Ancak insanın mahiyeti; cemiyetleri içten içe çürüten dünyevî nazarla görüldüğü üzere, sadece üretim yapan bir makinede yer alan bir dişliden mi ibarettir? Sömürgeci devletlerin sahip olduğu bu bakış tarzıyla; mazlumlar dünyası, kan ve ateşler içinde yanan bir enkaz yığınına döndü. Sonsuz güzellikler ve zenginliklerle emânet edilen dünyanın, bir çöplük ve vîrâne hâline gelmesi de, maalesef aynı mariz zihniyetin bir eseri. Ancak, çıkarılan bir yangın, sadece kundaklanan yerde kalmaz; «Zulümle âbâd olanların, âkıbeti berbâd olur.» hikmetince, dünyayı ateşe verenlerin de aynı âkıbete mâruz kalmaları mukadderdir.
Hâlbuki insan, sömürgeci zihniyetin siyasetine vasıta yaptığı dünyevî bakış tarzının aksine; yüce Yaratıcı’nın «yeryüzündeki halifeliği» gibi (el-Bakara, 30) fevkalâde ulvî bir vazifeye lâyık görülen ve varlıkların en şereflisi olması hasebiyle, kâinâtın kendisine âmâde kılındığı bir hikmetler dîvânıdır. Allah Teâlâ’nın bu lutfuna mazhar olan insandan beklenen de; «Ezel Bezmi»nde verdiği söze sâdık kalarak, kendisine tevdî buyurulan bu ilâhî vazifeyi müdrik olması ve onu en güzel şekilde îfâ ederek, iki cihan saâdetini hak etmesidir. Bu cümleden olarak, insan yetiştirmek; kâinâta rahmet nazarıyla bakan, kendisini halka hizmet ederek Hakk’ın rızâsına nâil olmaya adayan bir şahsiyet kıvamını kazandırmaktır.

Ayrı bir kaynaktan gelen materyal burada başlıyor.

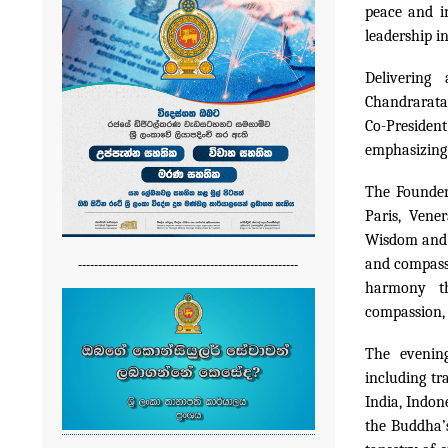
peace and i
leadership i
Delivering
Chandrarata
Co-President
emphasizing 
The Founder
Paris, Vene
Wisdom and M
-------------------------------------------------------
and compassi
harmony th
compassion, 
The evening
including tr
India, Indon
the Buddha’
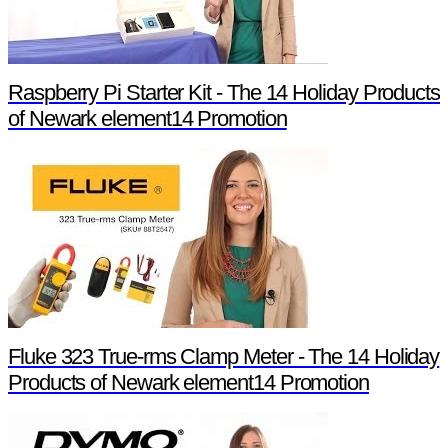
Raspberry Pi Starter Kit - The 14 Holiday Products
of Newark element14 Promotion
Fluke 323 True-rms Clamp Meter - The 14 Holiday
Products of Newark element14 Promotion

İnsanı ulvî bir maksat çerçevesinde eğitmek, fazîletlerle yüklü bir rûhâniyet kazandırmak; ancak, işin ehli, dört başı mâmur kâmil şahsiyetlerle mümkün olur. Böyle vakıf insanlar, arı-duru kaynayan bir pınar gibi; her şeyden evvel, hâl in‘ikâsı ile hâle hâle feyz saçarak, gönülleri güzelliklerle doldururlar, mest ederler. «İlmiyle âmil olmak» da denilen bu kemâlât hâli; Allah Teâlâ’nın ihsanı olarak ve teselsülen devam eden kâmil şahsiyetlerin rahle-i tedrîsinden geçerek kazanılır. Nasıl ki, çeliğin vasfını, demire su vermekteki maharet tayin ediyorsa; yetiştirilme safahâtındaki incelik ve titizlik de, insanın rûhânî keyfiyetini belirler. İrşad ehlinin tasarrufuyla, ilmiyle yetişen; eserleri mesâbesindeki insanlar, onlardaki kemâlâtın parıltılarıdır. Şanlı medeniyetimizdeki «tasavvuf mektebi», bu vetîrenin usûlüne göre tanzim edilip, «üsve-i hasene (en güzel örnek)» olan zirveye bağlandığı bir müessesedir.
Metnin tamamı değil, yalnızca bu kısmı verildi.